The second exercise will be “Translation cartographies”, that will serve as a structured reflection on the practices of translation that happened during the operationalisation of the model. Groups will be invited to reflect on their own interdisciplinary process of having created their critical workflow model. It will start by laying out what are the backgrounds of the people at the table on the bottom, and the ‘outcome model’ at the top. Each group will then draw trees, lines, or shapes upwards, to represent the journey of the translation process as a group. The branches and nodes represent what was assimilated, joined, or got lost in translation. What happened in their conversation? What translations were made, what was left out? Were there critical moments which surfaced, such as understanding massive or subtle differences in meaning or similar words? Which tensions emerged? Participants will be invited to end the exercise with reflecting back on their own practices. The workshop will end with a group discussion and “what to do next” session.
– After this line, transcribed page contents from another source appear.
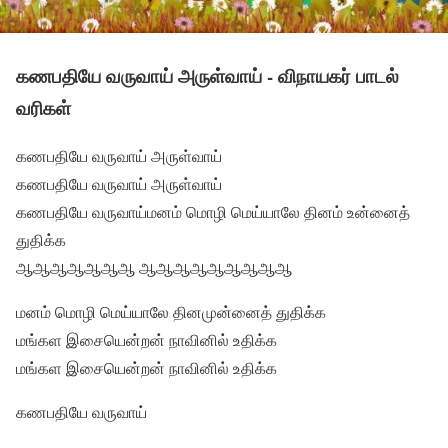
கணபதியே வருவாய் அருள்வாய் - விநாயகர் பாடல்
வரிகள்
கணபதியே வருவாய் அருள்வாய்
கணபதியே வருவாய் அருள்வாய்
கணபதியே வருவாய்மனம் மொழி மெய்யாலே தினம் உன்னைத்
துதிக்க
ஆஆஆஆஆஆஆ ஆஆஆஆஆஆஆஆஆ
மனம் மொழி மெய்யாலே தினமுன்னைத் துதிக்க
மங்கள இசையென்றன் நாவினில் உதிக்க
மங்கள இசையென்றன் நாவினில் உதிக்க
கணபதியே வருவாய்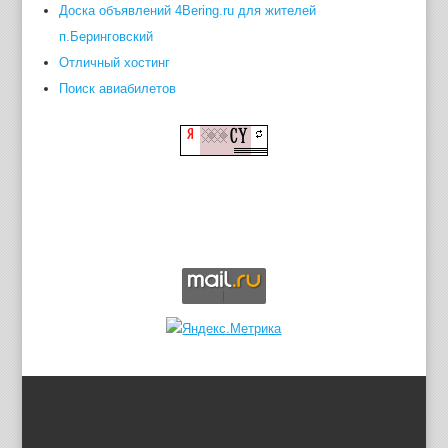
Доска объявлений 4Bering.ru для жителей
п.Беринговский
Отличный хостинг
Поиск авиабилетов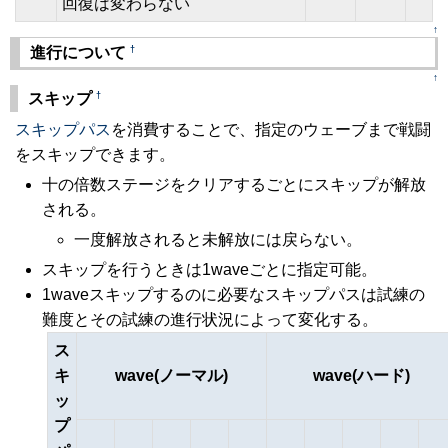
回復は変わらない
↑
†
進行について
↑
†
スキップ
スキップパス
を消費することで、指定のウェーブまで戦闘
をスキップできます。
十の倍数ステージをクリアするごとにスキップが解放
される。
一度解放されると未解放には戻らない。
スキップを行うときは1waveごとに指定可能。
1waveスキップするのに必要なスキップパスは試練の
難度とその試練の進行状況によって変化する。
ス
キ
wave(ノーマル)
wave(ハード)
ッ
プ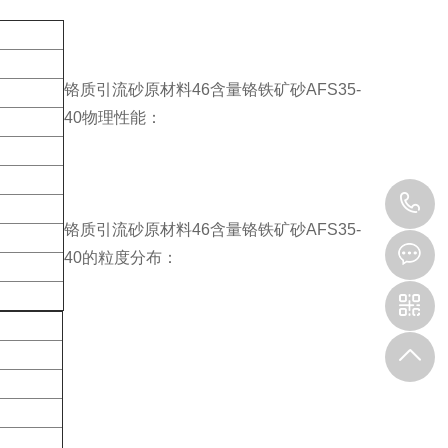
铬质引流砂原材料46含量铬铁矿砂AFS35-
40物理性能：
1
铬质引流砂原材料46含量铬铁矿砂AFS35-
40的粒度分布：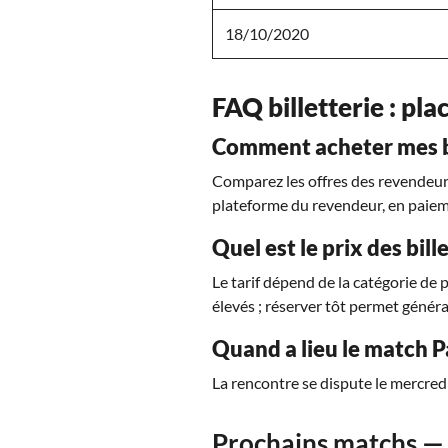
18/10/2020
FAQ billetterie : pla
Comment acheter mes bi
Comparez les offres des revendeurs 
plateforme du revendeur, en paiem
Quel est le prix des bil
Le tarif dépend de la catégorie de 
élevés ; réserver tôt permet généra
Quand a lieu le match 
La rencontre se dispute le mercredi
Prochains matchs — 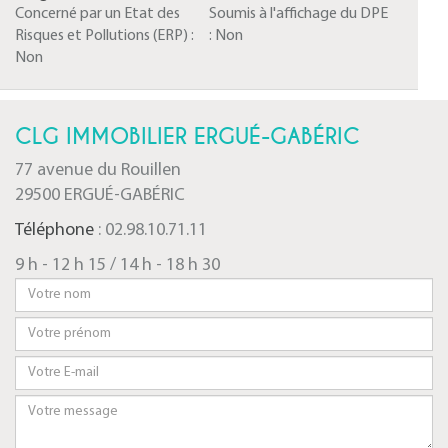
Concerné par un Etat des
Soumis à l'affichage du DPE
Risques et Pollutions (ERP) :
:
Non
Non
CLG IMMOBILIER ERGUÉ-GABÉRIC
77 avenue du Rouillen
29500 ERGUÉ-GABÉRIC
Téléphone
: 02.98.10.71.11
9 h - 12 h 15 / 14 h - 18 h 30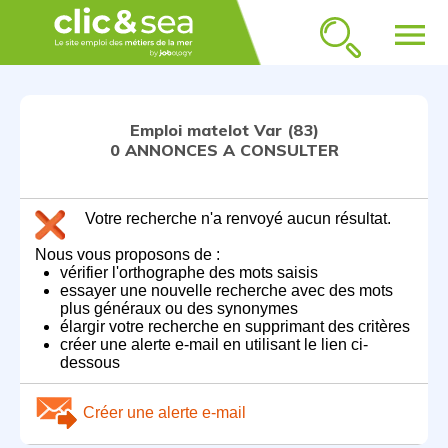
menu
Emploi matelot Var (83)
0 ANNONCES A CONSULTER
Votre recherche n'a renvoyé aucun résultat.
Nous vous proposons de :
vérifier l'orthographe des mots saisis
essayer une nouvelle recherche avec des mots
plus généraux ou des synonymes
élargir votre recherche en supprimant des critères
créer une alerte e-mail en utilisant le lien ci-
dessous
Créer une alerte e-mail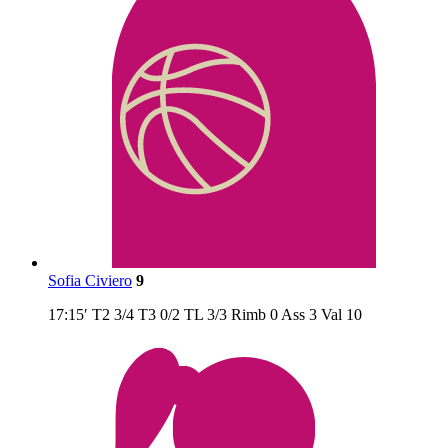
Sofia Civiero
9
17:15′
T2
3/4
T3
0/2
TL
3/3
Rimb
0
Ass
3
Val
10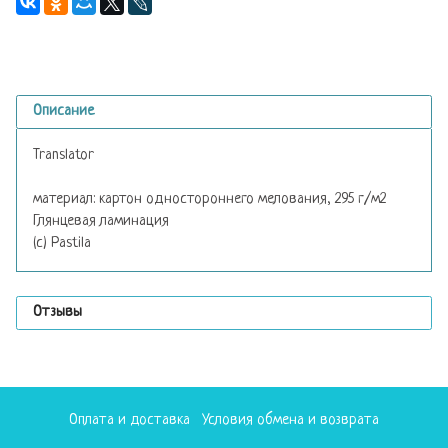
Описание
Translator
материал: картон одностороннего мелования, 295 г/м2
Глянцевая ламинация
(с) Pastila
Отзывы
Оплата и доставка
Условия обмена и возврата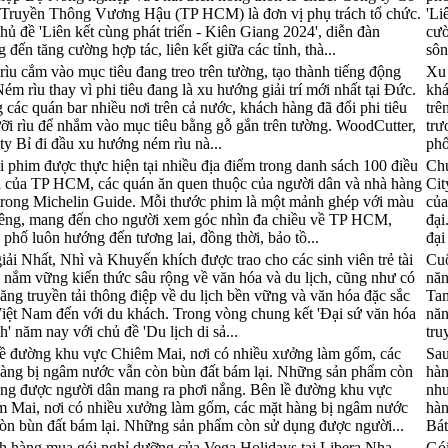
 Truyền Thông Vương Hậu (TP HCM) là đơn vị phụ trách tổ chức.
'Li
hủ đề 'Liên kết cùng phát triển - Kiên Giang 2024', diễn đàn
cườ
 đến tăng cường hợp tác, liên kết giữa các tỉnh, thà...
sôn
rìu cắm vào mục tiêu đang treo trên tường, tạo thành tiếng động
Xu 
Ném rìu thay vì phi tiêu đang là xu hướng giải trí mới nhất tại Đức.
khá
 các quán bar nhiều nơi trên cả nước, khách hàng đã đổi phi tiêu
trê
ưỡi rìu để nhắm vào mục tiêu bằng gỗ gắn trên tường. WoodCutter,
trư
ty Bỉ đi đầu xu hướng ném rìu nà...
phổ
 phim được thực hiện tại nhiều địa điểm trong danh sách 100 điều
Chu
ị của TP HCM, các quán ăn quen thuộc của người dân và nhà hàng
Cit
rong Michelin Guide. Mỗi thước phim là một mảnh ghép với màu
của
iêng, mang đến cho người xem góc nhìn đa chiều về TP HCM,
đại
 phố luôn hướng đến tương lai, đồng thời, bảo tồ...
đại
iải Nhất, Nhì và Khuyến khích được trao cho các sinh viên trẻ tài
Cuộ
 nắm vững kiến thức sâu rộng về văn hóa và du lịch, cũng như có
năn
ăng truyền tải thông điệp về du lịch bền vững và văn hóa đặc sắc
Tam
iệt Nam đến với du khách. Trong vòng chung kết 'Đại sứ văn hóa
năn
ch' năm nay với chủ đề 'Du lịch di sả...
tru
ề đường khu vực Chiêm Mai, nơi có nhiều xưởng làm gốm, các
Sau
àng bị ngâm nước vẫn còn bùn đất bám lại. Những sản phẩm còn
hàn
ng được người dân mang ra phơi nắng. Bên lề đường khu vực
như
 Mai, nơi có nhiều xưởng làm gốm, các mặt hàng bị ngâm nước
hàn
òn bùn đất bám lại. Những sản phẩm còn sử dụng được người...
Bát
 hàng mua gói nghỉ dưỡng của Vega Holidays tại Libera Nha
Gói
Throughout the workshop two strategies will be used to facilitate the space for different voices: first, we will use a set of anti-oppressive facilitation techniques that have been developed across social justice activist circles. Second, on a conceptual level, we will also highlight perspectives that are rooted in anti-racist, feminist, post- and de-colonial knowledge practices, as well as critical approaches in law. This will be done already through initial input presentations by the organisers, as well as during presentation of different workflows.
Each phase of the workshop is structured to produce tangible artefacts, which serve as outcomes as well as jumping off points for the session. As an evolving mapping, these are how people’s engagement is made visible. The less tangible outcomes are a more tightly articulated understanding of the differences across vocabularies and languages and the challenges of translation, and the experience of what that work of translation could look like in practice though the workflow exercise. The concluding summaries will also serve as suggestions for the broader community. A very concrete outcome would also be identification of the actionable points for each of the participants’ practice.